- [Dataset entries]:

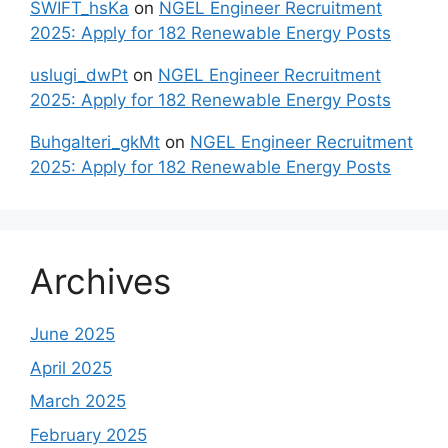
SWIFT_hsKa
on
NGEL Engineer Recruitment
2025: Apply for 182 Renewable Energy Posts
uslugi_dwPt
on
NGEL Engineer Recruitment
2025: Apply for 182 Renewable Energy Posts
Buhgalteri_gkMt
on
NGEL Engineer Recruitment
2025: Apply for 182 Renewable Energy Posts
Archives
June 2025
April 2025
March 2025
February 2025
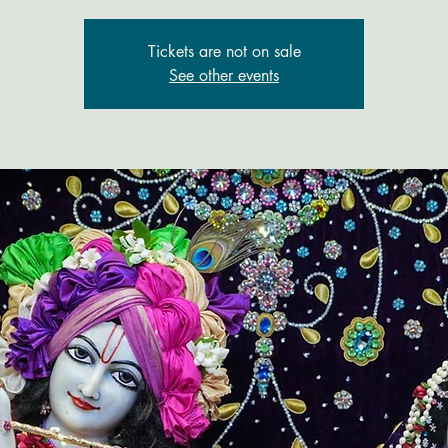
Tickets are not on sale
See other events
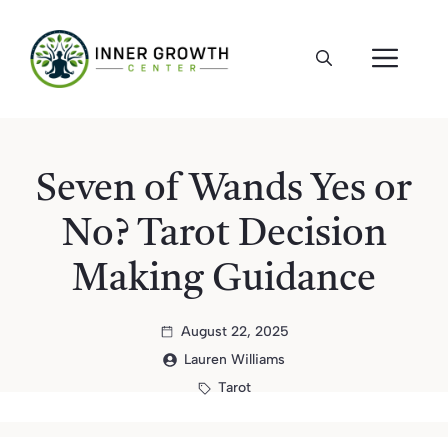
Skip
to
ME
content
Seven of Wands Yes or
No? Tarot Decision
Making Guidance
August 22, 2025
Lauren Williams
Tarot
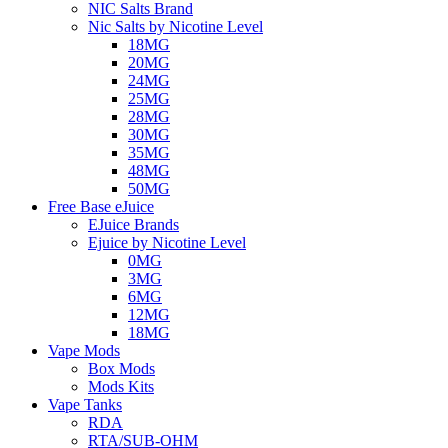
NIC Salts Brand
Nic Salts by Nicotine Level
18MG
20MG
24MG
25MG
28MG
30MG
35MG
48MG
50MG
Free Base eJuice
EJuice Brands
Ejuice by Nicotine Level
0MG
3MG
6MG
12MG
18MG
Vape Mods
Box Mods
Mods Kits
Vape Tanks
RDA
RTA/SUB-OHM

==

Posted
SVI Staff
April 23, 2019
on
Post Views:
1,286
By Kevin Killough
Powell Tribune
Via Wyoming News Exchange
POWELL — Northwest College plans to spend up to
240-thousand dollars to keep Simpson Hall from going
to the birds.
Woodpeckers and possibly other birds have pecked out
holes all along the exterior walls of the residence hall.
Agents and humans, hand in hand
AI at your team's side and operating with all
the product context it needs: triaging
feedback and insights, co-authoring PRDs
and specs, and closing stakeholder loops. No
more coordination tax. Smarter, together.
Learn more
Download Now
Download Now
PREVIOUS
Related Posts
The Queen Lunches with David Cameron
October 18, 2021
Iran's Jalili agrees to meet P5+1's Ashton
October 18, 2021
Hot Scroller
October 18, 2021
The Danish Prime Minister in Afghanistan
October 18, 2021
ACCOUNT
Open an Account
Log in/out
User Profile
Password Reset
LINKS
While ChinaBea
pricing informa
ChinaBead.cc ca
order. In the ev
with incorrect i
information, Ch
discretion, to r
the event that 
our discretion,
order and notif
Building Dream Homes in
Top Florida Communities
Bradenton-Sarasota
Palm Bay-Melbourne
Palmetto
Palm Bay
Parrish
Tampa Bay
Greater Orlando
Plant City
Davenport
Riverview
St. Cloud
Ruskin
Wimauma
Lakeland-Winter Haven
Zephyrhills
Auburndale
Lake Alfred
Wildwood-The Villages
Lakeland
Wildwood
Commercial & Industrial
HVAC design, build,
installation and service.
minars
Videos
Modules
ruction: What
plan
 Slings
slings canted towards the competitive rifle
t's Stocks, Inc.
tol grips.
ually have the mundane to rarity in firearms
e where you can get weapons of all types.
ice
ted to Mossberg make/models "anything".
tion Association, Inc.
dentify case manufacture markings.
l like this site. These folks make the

---

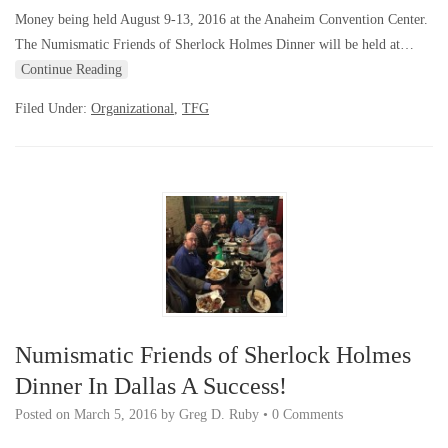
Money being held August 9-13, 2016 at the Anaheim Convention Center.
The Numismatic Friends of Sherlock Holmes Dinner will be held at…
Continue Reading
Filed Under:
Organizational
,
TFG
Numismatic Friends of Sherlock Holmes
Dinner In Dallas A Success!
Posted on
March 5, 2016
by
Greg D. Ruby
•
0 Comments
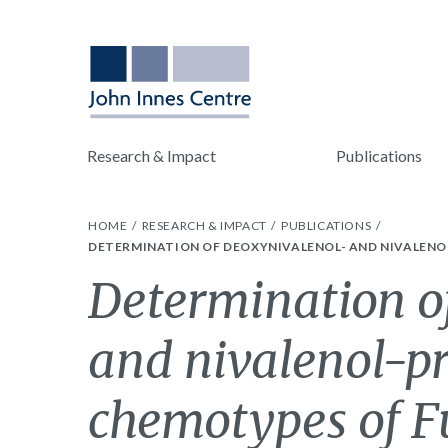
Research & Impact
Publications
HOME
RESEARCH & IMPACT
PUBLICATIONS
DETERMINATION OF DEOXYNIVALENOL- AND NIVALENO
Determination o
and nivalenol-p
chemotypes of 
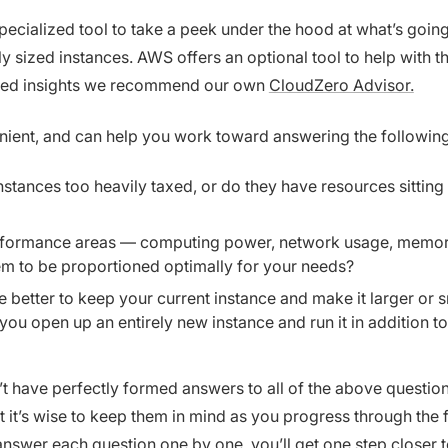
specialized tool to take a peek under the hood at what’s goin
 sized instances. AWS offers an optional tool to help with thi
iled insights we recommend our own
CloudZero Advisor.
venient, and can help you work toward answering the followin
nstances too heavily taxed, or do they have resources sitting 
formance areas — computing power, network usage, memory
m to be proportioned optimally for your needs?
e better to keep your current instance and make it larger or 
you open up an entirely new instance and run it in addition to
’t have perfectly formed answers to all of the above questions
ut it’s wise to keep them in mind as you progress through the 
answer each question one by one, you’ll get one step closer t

- [WORK REQUEST]: Copy all lines of the records that have the string "make" in them.

- [YOUR SOLUTION]:
ted to Mossberg make/models "anything".
l like this site. These folks make the
e better to keep your current instance and make it larger or 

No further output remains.